(A)   Only two streets. Not more than two streets shall intersect at any one point.
   (B)   Right angles. Streets shall be laid out so as to intersect as nearly as possible at right angles; in no case shall two streets intersect at an angle of less than 75 degrees. An oblique street shall be curved approaching an intersection and shall be approximately at right angles with said intersection for at least 100 feet therefrom.
   (C)   Proper alignment. Proposed new intersections along one side of an existing street shall, whenever practicable, coincide with any existing intersections on the opposite side of such street. Street jogs with centerline offsets of less than 125 feet shall not be permitted, except where the intersected street has divided lanes without median breaks at either intersection. Intersections involving collector or arterial streets shall be at least 800 feet apart.

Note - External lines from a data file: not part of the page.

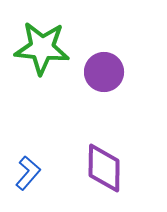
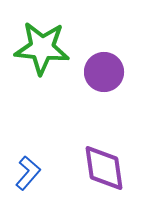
purple diamond: rotated 9 degrees counterclockwise
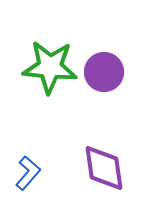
green star: moved 8 px right, 19 px down
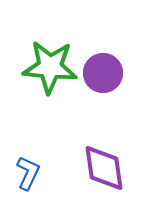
purple circle: moved 1 px left, 1 px down
blue L-shape: rotated 16 degrees counterclockwise
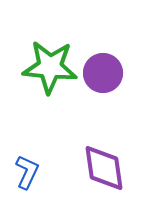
blue L-shape: moved 1 px left, 1 px up
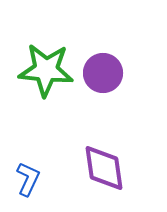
green star: moved 4 px left, 3 px down
blue L-shape: moved 1 px right, 7 px down
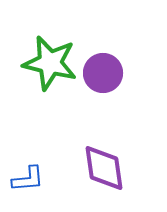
green star: moved 4 px right, 7 px up; rotated 8 degrees clockwise
blue L-shape: rotated 60 degrees clockwise
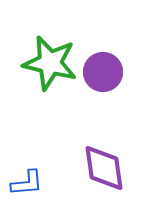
purple circle: moved 1 px up
blue L-shape: moved 1 px left, 4 px down
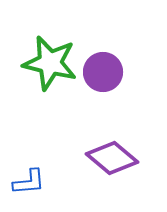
purple diamond: moved 8 px right, 10 px up; rotated 42 degrees counterclockwise
blue L-shape: moved 2 px right, 1 px up
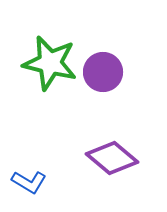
blue L-shape: rotated 36 degrees clockwise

   (D)   Curb radii. To permit safe vehicular movements at corners, the minimum curb radius at the intersection of two streets shall be 20 feet, and the minimum radius at the back of the curb shall be 32 feet.

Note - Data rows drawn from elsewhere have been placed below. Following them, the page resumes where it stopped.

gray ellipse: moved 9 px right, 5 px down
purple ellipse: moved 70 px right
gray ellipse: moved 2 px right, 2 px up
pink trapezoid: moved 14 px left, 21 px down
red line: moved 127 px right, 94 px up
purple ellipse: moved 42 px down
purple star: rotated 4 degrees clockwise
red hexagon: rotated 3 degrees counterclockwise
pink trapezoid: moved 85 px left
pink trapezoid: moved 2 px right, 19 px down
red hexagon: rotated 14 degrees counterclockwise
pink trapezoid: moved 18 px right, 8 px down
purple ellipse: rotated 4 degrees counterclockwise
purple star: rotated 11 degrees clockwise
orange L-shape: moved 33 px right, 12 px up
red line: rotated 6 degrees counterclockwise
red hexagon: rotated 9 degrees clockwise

   (E)   Flat grade. Intersections shall be designed with a flat grade wherever practical. In hilly terrain, an area having not greater than a 3% slope for a distance of 50 feet from the nearest right-of-way line of the intersecting street shall be provided at the approach to an intersection.
   (F)   Maximum cross-slope. The cross-slopes on all streets, including intersections, shall not exceed 3%.
   (G)   Adequate sight-lines. Where any street intersection will involve earth banks or existing vegetation on the triangular area shown in Figure 1, in Appendix B at the end of this chapter, the developer shall cut such ground and/or vegetation (including trees) in connection with the grading of the public right-of-way to the extent necessary to provide an adequate sight distance.